Family is taking a military flight from the states over to Germany for Christmas. I hope to drive from Ramstein Germany down to Rome and then back during late December. Does anyone have advice for the drive. Should we attempt it? How bad are the highways through the mountains?
The major routes run through passes, valleys and tunnels, not over the mountains themselves. Conditions are like any other road- bad during a snow storm and a few hours afterwards, otherwise fine. It can vary from one day to the next. More consistently problematic, though, Germans don't like too much artificial illumination. So during the long periods of darkness during the winter, visibility on the roads can be very poor. If the weather is bad, I can sometimes see barely 100 feet in front of me when I drive to work in the morning.
Of course, the first question is why not take a train? Fairly direct route to Rome and avoid the worries of driving.
Patty, For a drive of that distance in winter, my suggestion would be to use fast trains instead. There will be less concern with "road conditions" and it will likely be a more relaxing trip. Especially this winter, Europe has been suffering some extreme weather and problems with snow. Yesterday was chaos in Paris (which is close to the same latitude), with even the Eiffel Tower closed due to snow. Note that for driving in Italy, each driver will require the compulsory International Driver's Permit which is used in conjunction with your home D.L. These are valid for one year and easily obtained at any AAA office. A GPS along with good Maps would also be advisable. Happy travels!
At this date you are probably too late to get significantly discounted fares, but for advance purchase German Rail has online Europa-Spezial Italien fares from Ramstein all the way to Verona (via Mannheim and Munich), including a day train over Brenner Pass, for as low as €39 per adult (over 14, less than 15 are free with a parent). These fares are from anywhere in Germany to the end of the first train that ends outside of Germany (hence Verona). You would still have to pay for and take Italian trains to Rome (or rent a car in Verona, where the weather might be better).

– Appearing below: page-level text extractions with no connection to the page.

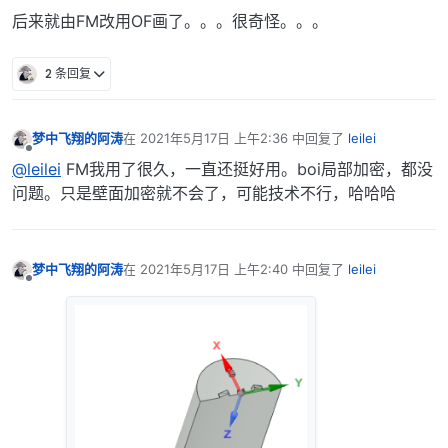
后来就由FM改用OF画了。。。很奇怪。。。
2 条回复
梦中飞翔的阿涛
在
2021年5月17日 上午2:36
中回复了
leilei
最后由 编辑
离线
@leilei
FM我用了很久，一直还挺好用。boi局部加密，都没
问题。只是壁面加密就不会了，可能技术不行，哈哈哈
梦中飞翔的阿涛
在
2021年5月17日 上午2:40
中回复了
leilei
最后由 编辑
离线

"The major routes run through passes, valleys and tunnels" This is what the highway over Brenner Pass looks like from below.
The photo of the Brenner Pass is VERY misleading. It's actually a 6 lane highway, 3 lanes in each direction.

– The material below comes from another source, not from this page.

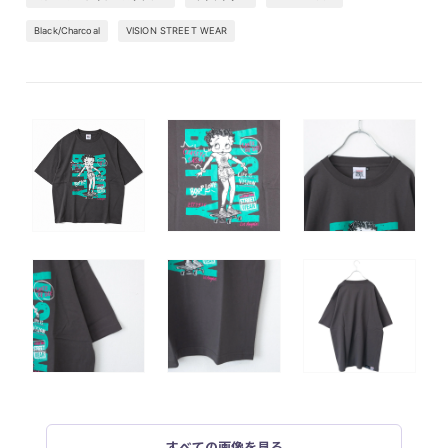
Black/Charcoal
VISION STREET WEAR
すべての画像を見る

The point is that the grades and turns aren't any more steep or sharp than a typical autobahn. It's nothing like the winding, climbing secondary roads between Luzern and Interlaken, for example.
Get an all-wheel drive Audi or something similar providing you ever get on that flight from the military air base, you could be stuck there for days waiting for just the right flight.

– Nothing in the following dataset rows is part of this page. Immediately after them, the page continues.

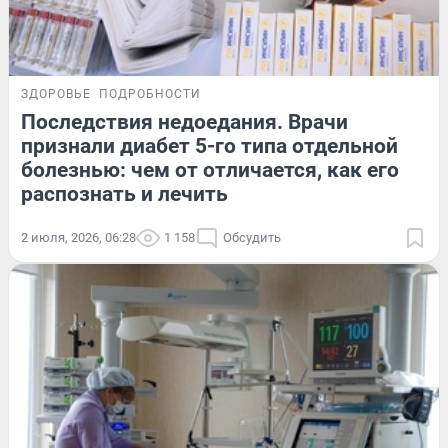
ЗДОРОВЬЕ
ПОДРОБНОСТИ
Последствия недоедания. Врачи
признали диабет 5-го типа отдельной
болезнью: чем от отличается, как его
распознать и лечить
2 июля, 2026, 06:28
1 158
Обсудить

Just came back from picking up a car in Munich and driving it to Venice and Milan and return to Munich. We had exceptionally cold weather, ( many flights were cancelled and BBC carried news of train slowdowns as well),however the roads were clear. Snow blowing across some fields and onto roads in suburbs , reducing visibility,were the biggest problem;altho we anticipated black ice, never had any.The Brenner pass thru the Alps was an excellent route. Locals told us it can get backed up with the trucks in case of wet snow, but we lucked out. Hope you have good weather!
Brenner Pass is a great road, wide, level and the turns are easy. It compares favorably to any passes I've driven in the US. I've only driven it in the fall. Since it's a major pass, I would expect it to be drivable unless there's an active storm. Check the weather before you cross, make sure you have good tires and drive appropriately for the conditions. Make sure you have winter clothes, drinks and snacks in case you get stuck (traffick can be stopped for various reasons).
If you're coming from Ramstein, it's doubtful you'll be going through the Brenner Pass unless you're taking the long, out of the way route. From Ramstein, take the 6 to the 5 which takes you past Karlsruhe to the Swiss border at Basel. Be careful with your speed, there are speedtraps all over the place and I've gotten flashed a few times on that route. You'll need to buy a Swiss highway toll sticker, costs somewhere around 30 euros if I remember correctly. They will pull you over at the border and force you to buy one on the spot if you don't have one. The autobahn through Switzerland is pretty good even in winter (better than the Brenner Pass) but during snowstorms the traffic can be a nightmare. And if you're claustrophobic, be warned that there is a 17 km tunnel at the St. Gottard Pass. In Italy, you take a toll ticket when you get on the autostrada and pay when you get off. From the border to Rome, probably be between 20-30 euros (one way). You catch the A1 at Milan which takes you around Florence to Rome and be careful because the A1 is infamous for accidents.
I went skiing in Oberstdorf this weekend. There was a major snow storm in the Bavarian Alps on Thursday night. By the time I arrived on Friday night, all of the autobahns were completely clear, and there was only a little bit of slush and packed snow on the secondary roads. No problems driving whatsoever.